In [19]:
!pip install evaluate nltk rouge-score absl-py

huggingface/tokenizers: The current process just got forked, after parallelism has already been used. Disabling parallelism to avoid deadlocks...
	- Avoid using `tokenizers` before the fork if possible
	- Explicitly set the environment variable TOKENIZERS_PARALLELISM=(true | false)




In [20]:
# Imports
import torch
from transformers import (
    AutoTokenizer,
    AutoModelForCausalLM,
    pipeline,
)
from evaluate import load

In [21]:
# Test the finetuned model
finetuned_model_path = "../Models/meta-llama/CodeLlama-7b-Python-hf_run5e7bfd2ad529/checkpoint-200"

if torch.cuda.is_available():
    device = "cuda"
    print("CUDA is available. Using GPU.")
else:
    device = "cpu"
    print("No GPU available. Using CPU.")

# Load the tokenizer
tokenizer = AutoTokenizer.from_pretrained(finetuned_model_path)
tokenizer.pad_token = tokenizer.eos_token
tokenizer.padding_side = "right"

print("Loading the model...")
finetuned_model = AutoModelForCausalLM.from_pretrained(
    finetuned_model_path,
    torch_dtype = torch.bfloat16,
    device_map = None,
)

finetuned_model = finetuned_model.to(device)
finetuned_model.eval()
print("Model successfully loaded.")

No GPU available. Using CPU.
Loading the model...


Loading checkpoint shards:   0%|          | 0/2 [00:00<?, ?it/s]

Model successfully loaded.


In [22]:
print("Checking the loaded model and tokeniser...")
print(f"Loaded model: {finetuned_model.name_or_path}")
print(f"Loaded tokenizer: {tokenizer.name_or_path}")
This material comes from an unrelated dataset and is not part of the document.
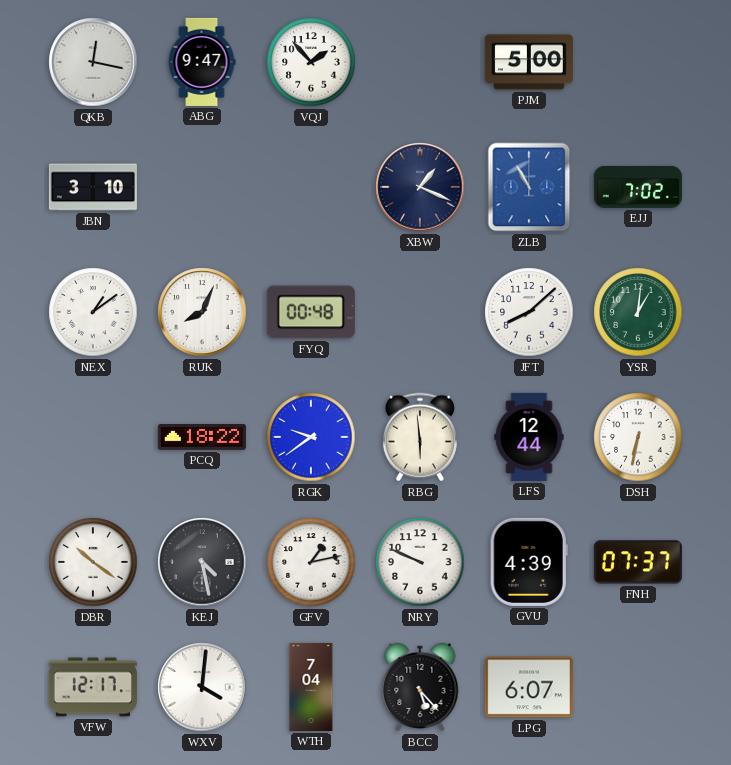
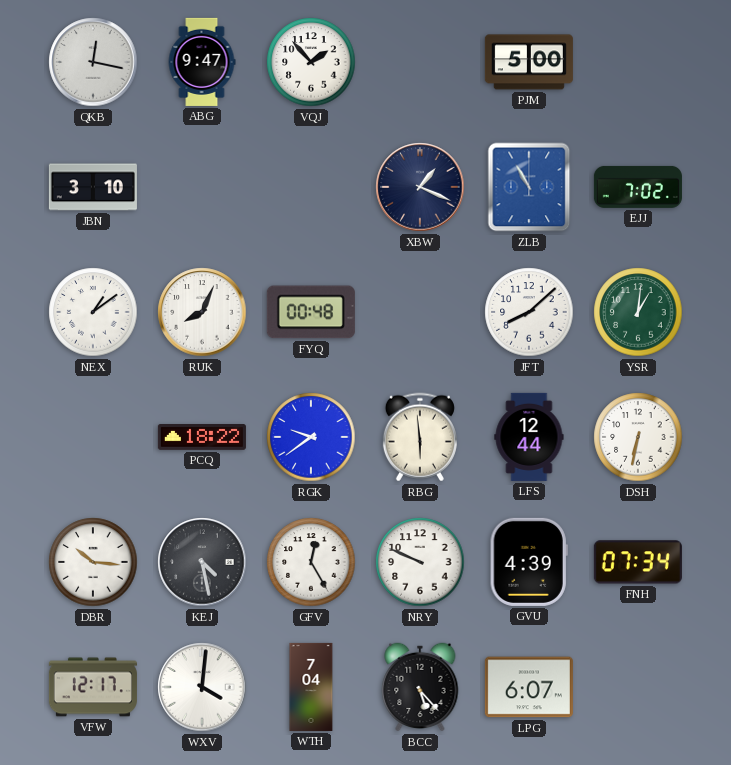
DBR: 10:21 -> 10:16
GFV: 1:13 -> 12:25
FNH: 07:37 -> 07:34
Checking the loaded model and tokeniser...
Loaded model: meta-llama/CodeLlama-7b-Python-hf
Loaded tokenizer: ../Models/meta-llama/CodeLlama-7b-Python-hf_run5e7bfd2ad529/checkpoint-200


# Test the Finetunded Model

In [23]:
def test_finetuned_model(prompts, settings, generator):
    """
    Run text generation tests with specified prompts and settings.

    Args:
        prompts (list): List of input prompts.
        settings (dict): Generation settings (e.g., max_new_tokens, temperature).
        generator (Pipeline): Hugging Face text-generation pipeline.

    Returns:
        list: Generated responses for each prompt.
    """
    responses = []
    with torch.no_grad():
        print("=" * 40)
        for i, prompt in enumerate(prompts):
            print(f"Processing prompt {i + 1}...")
            response = generator(prompt, **settings)
            responses.append(response[0]['generated_text'])
            print("=" * 40)
            print(f"Prompt {i + 1} - Answer:\n{response[0]['generated_text']}")
            print("=" * 40)
    return responses

In [24]:
print("Initialisation of the pipeline...")
try:
    text_generator = pipeline("text-generation", model=finetuned_model, tokenizer=tokenizer)
    print("Pipeline successfully initialised.")
except Exception as e:
    print("Error during initialisation of the pipeline:", e)
    raise SystemExit("Abort: Pipeline could not be initialised.")

Device set to use cpu


Initialisation of the pipeline...
Pipeline successfully initialised.


### Basic Model Testing
We test the model with simple prompts and basic generation settings.

In [25]:
prompts = [
    "[Function]\ndef add_numbers(a, b): return a + b \n [Docstring]\n",
    "[Function]\ndef subtract_numbers(a, b): return a - b \n [Docstring]\n",
]

In [26]:
print("Carry out a test run with basic settings...")
basic_settings = {"max_new_tokens": 10, "do_sample": False}
responses_reduced = test_finetuned_model(prompts, basic_settings, text_generator)
print("Test run completed. All prompts processed.")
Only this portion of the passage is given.